From Wikipedia, the free encyclopedia

Disinformation is a subset of propaganda and is false information that is spread deliberately to deceive. It is also known as black propaganda. It is sometimes confused with misinformation, which is false information but is not deliberate.

The English word disinformation is from the application of the latin prefix dis- to information making the meaning "reversal or removal of information". The rarely used word had appeared with this usage in print at least as far back as 1887. Some consider it a loan translation of The Russian dezinformatsiya, derived from the title of a KGB black propaganda department. Defector Ion Mihai Pacepa claimed Joseph Stalin coined the term, giving it a French-sounding name to claim it had a Western origin. Russian use began with a "special disinformation office" in 1923. Disinformation was defined in Great Soviet Encyclopedia (1952) as "false information with the intention to deceive public opinion". Operation INFEKTION was a Soviet disinformation campaign to influence opinion that the U.S. invented AIDS. The U.S. did not actively counter disinformation until 1980, when a fake document reported that the U.S. supported apartheid.

The word disinformation did not appear in English dictionaries until 1939. English use increased in 1986, after revelations that the Reagan Administration engaged in disinformation against Libyan leader Muammar Gaddafi. By 1990, it was pervasive in U.S. politics; and by 2001 referred generally to lying and propaganda.

Etymology and early usage

The English word disinformation, which did not appear in dictionaries until the late 1980s, is a translation of the Russian дезинформация, transliterated as dezinformatsiya. Where misinformation refers to inaccuracies that stem from error, disinformation is a deliberate falsehood promulgated by design. Misinformation can be used to create disinformation when known misinformation is purposefully and intentionally disseminated. The tactic has been used throughout history, being deployed during the long Roman-Persian Wars, at the Battle of Mount Gindarus, the Battle of Telephis–Ollaria, and Heraclius assault on Persia,for instance.

Disinformation is primarily carried out by government intelligence agencies, but has also been used by non-governmental organizations and businesses. Front groups are a form of disinformation, as they mislead the public about their true objectives and who their controllers are. Most recently, disinformation has been deliberately spread through social media in the form of "fake news", disinformation masked as legitimate news articles and meant to mislead readers or viewers. Disinformation may include distribution of forged documents, manuscripts, and photographs, or spreading dangerous rumours and fabricated intelligence. Use of these tactics can lead to blowback, however, causing such unintended consequences such as defamation lawsuits or damage to the dis-informer's reputation.
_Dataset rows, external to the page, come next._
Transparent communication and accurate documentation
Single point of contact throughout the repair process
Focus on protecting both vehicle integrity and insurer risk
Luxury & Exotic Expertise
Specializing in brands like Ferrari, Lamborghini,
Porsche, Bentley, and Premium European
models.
Use of the term related to a Russian tactical weapon started in 1923, when the deputy chairman of the KGB-precursor the State Political Directorate (GPU), Józef Unszlicht, called for the foundation of "a special disinformation office to conduct active intelligence operations". The GPU was the first organization in the Soviet Union to use the term disinformation for their intelligence tactics. William Safire wrote in his 1993 book, Quoth the Maven, that disinformation was used by the KGB predecessor to indicate: "manipulation of a nation's intelligence system through the injection of credible, but misleading data". From this point on, disinformation became a tactic used in the Soviet political warfare called active measures. Active measures were a crucial part of Soviet intelligence strategy involving forgery as covert operation, subversion, and media manipulation. The 2003 encyclopedia Propaganda and Mass Persuasion states that disinformation came from dezinformatsia, a term used by the Russian black propaganda unit known as Service A that referred to active measures. The term was used in 1939, related to a "German Disinformation Service". The 1991 edition of The Merriam-Webster New Book of Word Histories defines disinformation as a probable translation of the Russian dezinformatsiya. This dictionary notes that it was possible the English version of the word and the Russian-language version developed independently in parallel to each other—out of ongoing frustration related to the spread of propaganda before World War II.
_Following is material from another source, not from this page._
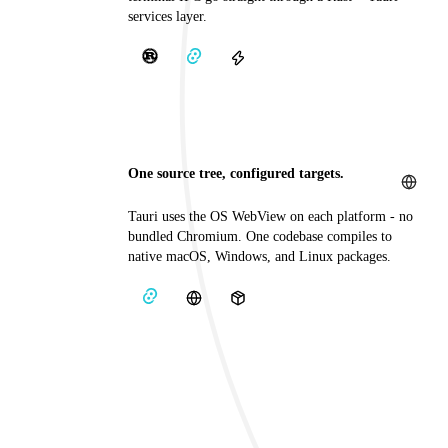
services layer.
One source tree, configured targets.
Tauri uses the OS WebView on each platform - no
bundled Chromium. One codebase compiles to
native macOS, Windows, and Linux packages.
Former Romanian secret police senior official Ion Mihai Pacepa exposed disinformation history in his book Disinformation (2013).

Ion Mihai Pacepa, former senior official from the Romanian secret police, said the word was coined by Joseph Stalin and used during World War II. The Stalinist government then used disinformation tactics in both World War II and the Cold War. Soviet intelligence used the term maskirovka (Russian military deception) to refer to a combination of tactics including disinformation, simulation, camouflage, and concealment. Pacepa and Ronald J. Rychlak authored a book entitled Disinformation, in which Pacepa wrote that Stalin gave the tactic a French-sounding title in order to put forth the ruse that it was a technique used by the Western world. Pacepa recounted reading Soviet instruction manuals while working as an intelligence officer, that characterized disinformation as a strategy used by the Russian government that had early origins in Russian history. Pacepa recalled that the Soviet manuals said the origins of disinformation stemmed from phony towns constructed by Grigory Potyomkin in Crimea to wow Catherine the Great during her 1783 journey to the region—subsequently referred to as Potemkin villages.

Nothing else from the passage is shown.